[Extracted page text data]

++++++++

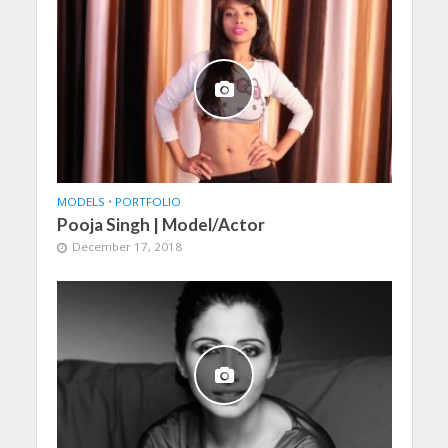
MODELS
•
PORTFOLIO
Pooja Singh | Model/Actor
December 17, 2018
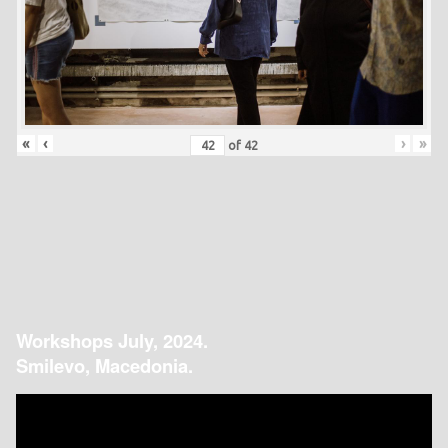
«
‹
›
»
of
42
Workshops July, 2024.
Smilevo, Macedonia.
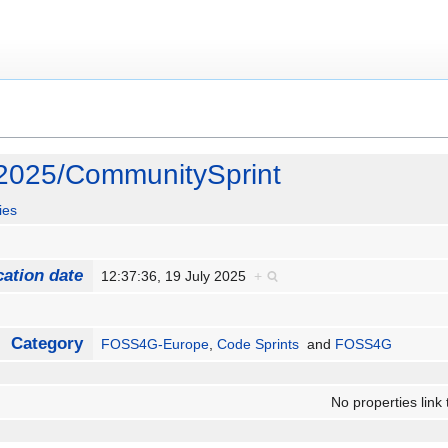
025/CommunitySprint
ies
cation date
12:37:36, 19 July 2025
+
Category
FOSS4G-Europe
,
Code Sprints
and
FOSS4G
No properties link 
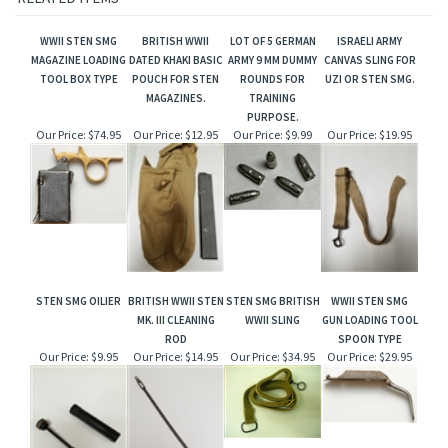
WWII STEN SMG
BRITISH WWII
LOT OF 5 GERMAN
ISRAELI ARMY
MAGAZINE LOADING
DATED KHAKI BASIC
ARMY 9 MM DUMMY
CANVAS SLING FOR
TOOL BOX TYPE
POUCH FOR STEN
ROUNDS FOR
UZI OR STEN SMG.
MAGAZINES.
TRAINING
PURPOSE.
Our Price:
$74.95
Our Price:
$12.95
Our Price:
$9.99
Our Price:
$19.95
STEN SMG OILIER
BRITISH WWII STEN
STEN SMG BRITISH
WWII STEN SMG
MK. III CLEANING
WWII SLING
GUN LOADING TOOL
ROD
SPOON TYPE
Our Price:
$9.95
Our Price:
$14.95
Our Price:
$34.95
Our Price:
$29.95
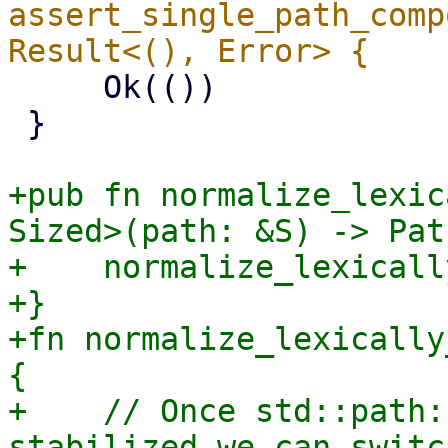
assert_single_path_comp
     Ok(())

 }

+pub fn normalize_lexic
Sized>(path: &S) -> Pat
+    normalize_lexicall
+}

+fn normalize_lexically
{

+    // Once std::path:
stabilized we can switch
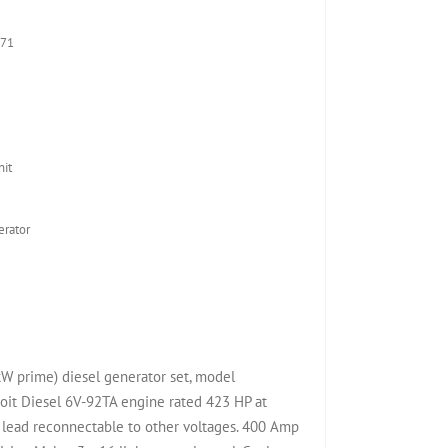
D71
it
rator
W prime) diesel generator set, model
it Diesel 6V-92TA engine rated 423 HP at
lead reconnectable to other voltages. 400 Amp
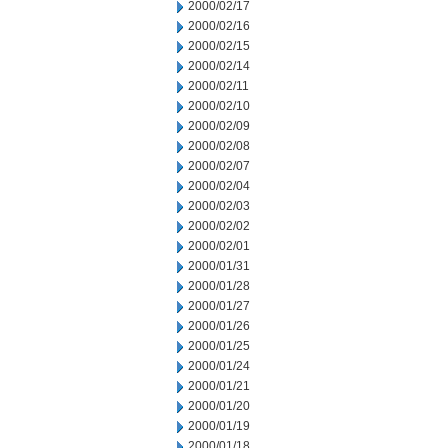
2000/02/17
2000/02/16
2000/02/15
2000/02/14
2000/02/11
2000/02/10
2000/02/09
2000/02/08
2000/02/07
2000/02/04
2000/02/03
2000/02/02
2000/02/01
2000/01/31
2000/01/28
2000/01/27
2000/01/26
2000/01/25
2000/01/24
2000/01/21
2000/01/20
2000/01/19
2000/01/18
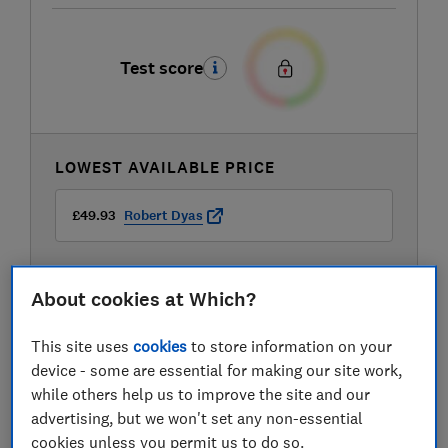
Test score
LOWEST AVAILABLE PRICE
£49.93
Robert Dyas
About cookies at Which?
This site uses
cookies
to store information on your
device - some are essential for making our site work,
while others help us to improve the site and our
advertising, but we won't set any non-essential
cookies unless you permit us to do so.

++++++++

> **Your goal**
For this exercise, transcribe the entries above exactly, without any pictures.

> **Result for this exercise**
MODELS
•
PORTFOLIO
Pooja Singh | Model/Actor
December 17, 2018
«
‹
›
»
of
42
Workshops July, 2024.
Smilevo, Macedonia.
025/CommunitySprint
ies
cation date
12:37:36, 19 July 2025
+
Category
FOSS4G-Europe
,
Code Sprints
and
FOSS4G
No properties link 
WWII STEN SMG
BRITISH WWII
LOT OF 5 GERMAN
ISRAELI ARMY
MAGAZINE LOADING
DATED KHAKI BASIC
ARMY 9 MM DUMMY
CANVAS SLING FOR
TOOL BOX TYPE
POUCH FOR STEN
ROUNDS FOR
UZI OR STEN SMG.
MAGAZINES.
TRAINING
PURPOSE.
Our Price:
$74.95
Our Price:
$12.95
Our Price:
$9.99
Our Price:
$19.95
STEN SMG OILIER
BRITISH WWII STEN
STEN SMG BRITISH
WWII STEN SMG
MK. III CLEANING
WWII SLING
GUN LOADING TOOL
ROD
SPOON TYPE
Our Price:
$9.95
Our Price:
$14.95
Our Price:
$34.95
Our Price:
$29.95
assert_single_path_comp
     Ok(())

 }

+pub fn normalize_lexic
Sized>(path: &S) -> Pat
+    normalize_lexicall
+}

+fn normalize_lexically
{

+    // Once std::path:
stabilized we can switch
D71
it
rator
W prime) diesel generator set, model
it Diesel 6V-92TA engine rated 423 HP at
lead reconnectable to other voltages. 400 Amp
2000/02/17
2000/02/16
2000/02/15
2000/02/14
2000/02/11
2000/02/10
2000/02/09
2000/02/08
2000/02/07
2000/02/04
2000/02/03
2000/02/02
2000/02/01
2000/01/31
2000/01/28
2000/01/27
2000/01/26
2000/01/25
2000/01/24
2000/01/21
2000/01/20
2000/01/19
2000/01/18
Test score
LOWEST AVAILABLE PRICE
£49.93
Robert Dyas
About cookies at Which?
This site uses
cookies
to store information on your
device - some are essential for making our site work,
while others help us to improve the site and our
advertising, but we won't set any non-essential
cookies unless you permit us to do so.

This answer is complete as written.